Molte persone pensano che la loro famiglia abbia rappresentato una condizione penalizzante verso la felicità.
La sindrome di Stoccolma
Purtroppo, quando scatta il plagio, diventa impossibile anche il distacco e il figlio resta segnato a vita, schiavo di quella famiglia che negli anni ha allentato la catena, ma non l’ha mai spezzata. Si crea una specie di sindrome di Stoccolma*, dove il figlio cerca comunque di recuperare il rapporto, cerca di compiacere i genitori, di essere capito, di essere amato (non riesce cioè a staccarsi dalla necessità di sentirsi amato da loro). Più è maltrattato e più cerca amore, più è denigrato e più cerca considerazione.

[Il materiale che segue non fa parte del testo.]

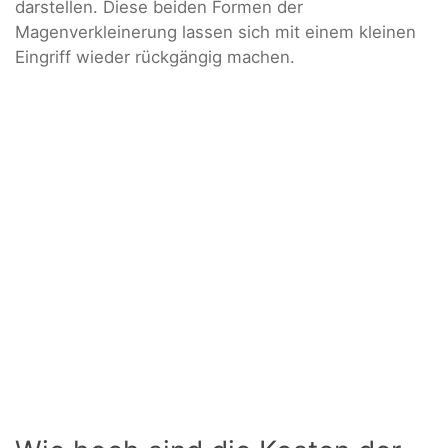
darstellen. Diese beiden Formen der
Magenverkleinerung lassen sich mit einem kleinen
Eingriff wieder rückgängig machen.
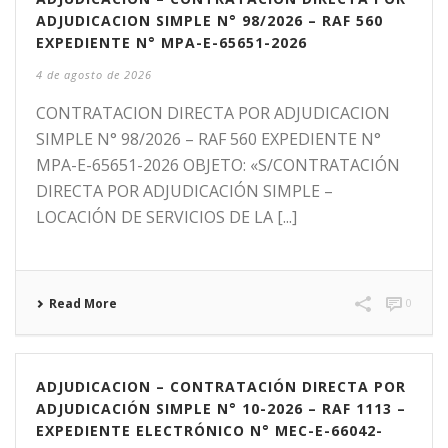
ADJUDICACION SIMPLE N° 98/2026 – RAF 560
EXPEDIENTE N° MPA-E-65651-2026
4 de agosto de 2026
CONTRATACION DIRECTA POR ADJUDICACION
SIMPLE N° 98/2026 – RAF 560 EXPEDIENTE N°
MPA-E-65651-2026 OBJETO: «S/CONTRATACIÓN
DIRECTA POR ADJUDICACIÓN SIMPLE –
LOCACIÓN DE SERVICIOS DE LA [...]
Read More
0
ADJUDICACION – CONTRATACIÓN DIRECTA POR
ADJUDICACIÓN SIMPLE N° 10-2026 – RAF 1113 –
EXPEDIENTE ELECTRÓNICO N° MEC-E-66042-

I figli che nell’adolescenza si sono staccati e hanno evitato questa schiavitù nascosta si comportano in modo completamente differente e quasi sempre sono persone forti e volitive; la loro strategia non è perdonare i genitori, non è odiarli, ma è dimenticarli; li considerano stelle che si spengono lontane mentre altre più luminose brillano nel presente.
Le due differenti strategie sono dimostrate nel caso estremo di chi è stato abbandonato in tenera età dai genitori: c’è chi riconosce totalmente i genitori adottivi come i veri genitori (se qualcuno mi ama più di mio fratello è il mio nuovo fratello) e chi invece va (o vorrebbe andare) alla ricerca dei vecchi.
Dimenticare significa ricondurli al ruolo di persone normali, che hanno un ruolo ormai marginale nella propria vita. Non è infatti raro un pentimento del genitore che in tarda età, con il figlio ormai grande, decide di recuperare il rapporto. La comprensione dei propri errori e/o la vecchiaia che si avvicina lo portano a posizioni più morbide. Rischia di far male per la seconda volta (anche il troppo amore impedisce alle persone di volare libere). Dovrebbe capire che, con valori diversi, non potrà mai allinearsi a suo figlio. Anche se il pentimento è sincero, potrà esserci amore, ma sempre in secondo piano. Del resto, se per il figlio l’amore per i suoi genitori resta fondamentale, non potrà mai amare nessuno in modo equilibrato, vedasi il test.
Test: sei libero?
Attore: adolescente, quasi autosufficiente, prossimo al diploma o alla laurea. Il test è al maschile, ma evidentemente vale anche al femminile. Mamma, papà devo darvi una bella notizia. Ho deciso di lasciare gli studi. Sì, lo so che mi manca poco, ma ho trovato la mia vera strada. Ho lasciato X perché non mi ha capito. Ho conosciuto una ragazza, Y, con la quale aprirò un agriturismo dalle sue parti (citare località ad almeno 200 km dalla residenza dei genitori). Una vita vera, semplice. Volevo dirvelo perché parto la settimana prossima. Il grado di violenza con cui i genitori replicheranno al test dà la loro propensione a essere padroni. Il grado di calma con cui lo si espone dà la misura della propria libertà.
Se chi espone sarà rimasto calmissimo e i genitori avranno cercato una dialogo pacato, consigliando, ma non ordinando (“ti mancano quattro esami, perché non prendi comunque la laurea? Buttar via una parte della propria vita non è mai positivo. Per quanto ci sia da lavorare, avrai tempo di dare quatto esami, no?”), beh, vorrà dire che è una bella famiglia.
* La sindrome di Stoccolma identifica una condizione psicologica nella quale un soggetto sequestrato prova sentimenti di tipo positivo verso il suo o i suoi sequestratori. La terminologia che identifica questa condizione risale a un episodio avvenuto nel 1973, a Stoccolma. Due rapinatori tennero in ostaggio quattro dipendenti della Kreditbank per alcuni giorni; i sequestrati, nonostante il notevole rischio corso, si attaccarono emotivamente ai sequestratori al punto che, una volta che furono liberati, ne presero le difese e chiesero clemenza per loro presso le autorità. Talvolta la terminologia viene usata in situazioni diverse dal sequestro di persona, ma dai risvolti simili.